Pickle error on code for converting numpy array in

2019-08-04 13:28发布

问题:

Trying to use the code here https://stackoverflow.com/a/15390953/378594 to convert a numpy array into a shared memory array and back. Running the following code:

shared_array = shmarray.ndarray_to_shm(my_numpy_array)

and then passing the shared_array as an argument in the list of argument for a multiprocessing pool:

pool.map(my_function, list_of_args_arrays)

Where list_of_args_arrays contains my shared array and other arguments.

It results in the following error

PicklingError: Can't pickle <class 'multiprocessing.sharedctypes.c_double_Array_<array size>'>: attribute lookup multiprocessing.sharedctypes.c_double_Array_<array size> failed

Where <array_size> is the linear size of my numpy array.
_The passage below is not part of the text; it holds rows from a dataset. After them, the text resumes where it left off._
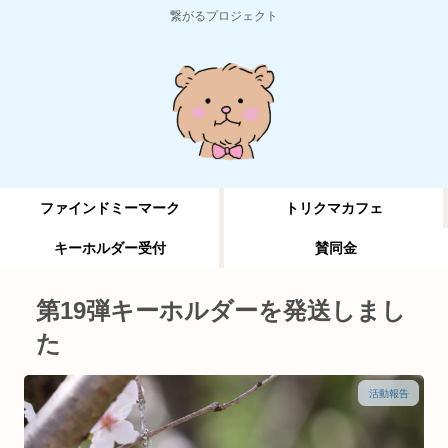
繋がるプロジェクト
ファインドミーマーク
トリクマカフェ
キーホルダー受付
賛同金
第19弾キーホルダーを発送しまし
た
活動報告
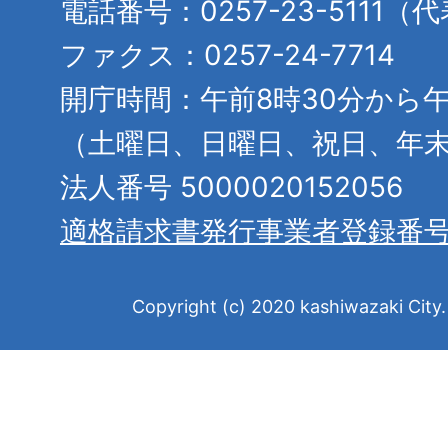
電話番号：0257-23-5111（
ファクス：0257-24-7714
開庁時間：午前8時30分から午
（土曜日、日曜日、祝日、年
法人番号 5000020152056
適格請求書発行事業者登録番
Copyright (c) 2020 kashiwazaki City. 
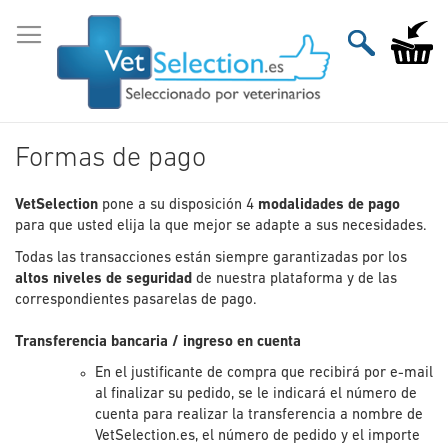
Ir
al
Mi carri
contenido
Formas de pago
VetSelection
pone a su disposición 4
modalidades de pago
para que usted elija la que mejor se adapte a sus necesidades.
Todas las transacciones están siempre garantizadas por los
altos niveles de seguridad
de nuestra plataforma y de las
correspondientes pasarelas de pago.
Transferencia bancaria / ingreso en cuenta
En el justificante de compra que recibirá por e-mail
al finalizar su pedido, se le indicará el número de
cuenta para realizar la transferencia a nombre de
VetSelection.es, el número de pedido y el importe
I guess something has changed in numpy ctypes or something like that?

Further details:

I only need access to shared information. No editing will be done by the processes.
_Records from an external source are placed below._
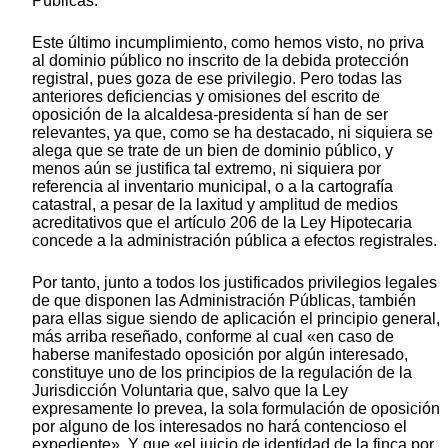
Públicas.
Este último incumplimiento, como hemos visto, no priva
al dominio público no inscrito de la debida protección
registral, pues goza de ese privilegio. Pero todas las
anteriores deficiencias y omisiones del escrito de
oposición de la alcaldesa-presidenta sí han de ser
relevantes, ya que, como se ha destacado, ni siquiera se
alega que se trate de un bien de dominio público, y
menos aún se justifica tal extremo, ni siquiera por
referencia al inventario municipal, o a la cartografía
catastral, a pesar de la laxitud y amplitud de medios
acreditativos que el artículo 206 de la Ley Hipotecaria
concede a la administración pública a efectos registrales.
Por tanto, junto a todos los justificados privilegios legales
de que disponen las Administración Públicas, también
para ellas sigue siendo de aplicación el principio general,
más arriba reseñado, conforme al cual «en caso de
haberse manifestado oposición por algún interesado,
constituye uno de los principios de la regulación de la
Jurisdicción Voluntaria que, salvo que la Ley
expresamente lo prevea, la sola formulación de oposición
por alguno de los interesados no hará contencioso el
expediente». Y que «el juicio de identidad de la finca por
The function that calls the pool lies within a class. The class is initiated and the function is called by a main.py file.

回答1:

Apparently when using multiprocessing.Pool all arguments are pickled, and so there was no use using multiprocessing.Array. Changing the code so that it uses an array of processes did the trick.



回答2:

I think you are overcomplicating things: There is no need to pickle arrays (especially if they are read only):

you just need to do keep them accessible through some global variable:

(known to work in linux, but may not work in windows, don't know)
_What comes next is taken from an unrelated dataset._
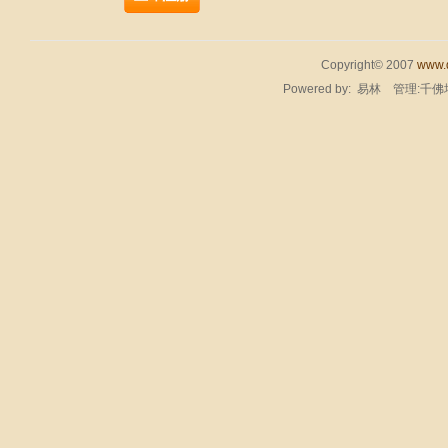
Copyright© 2007
www.q
Powered by:
易林
管理:千佛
import numpy as np,multiprocessing as mp
class si:
  arrs=None

def summer(i):
    return si.arrs[i].sum()

def main():
    si.arrs=[np.zeros(100) for _ in range(1000)]
    pool = mp.Pool(16)
    res=pool.map(summer,range(1000))
    print res

if __name__ == '__main__':
    main()

If your arrays need to be read and written, you need to use this: Is shared readonly data copied to different processes for Python multiprocessing?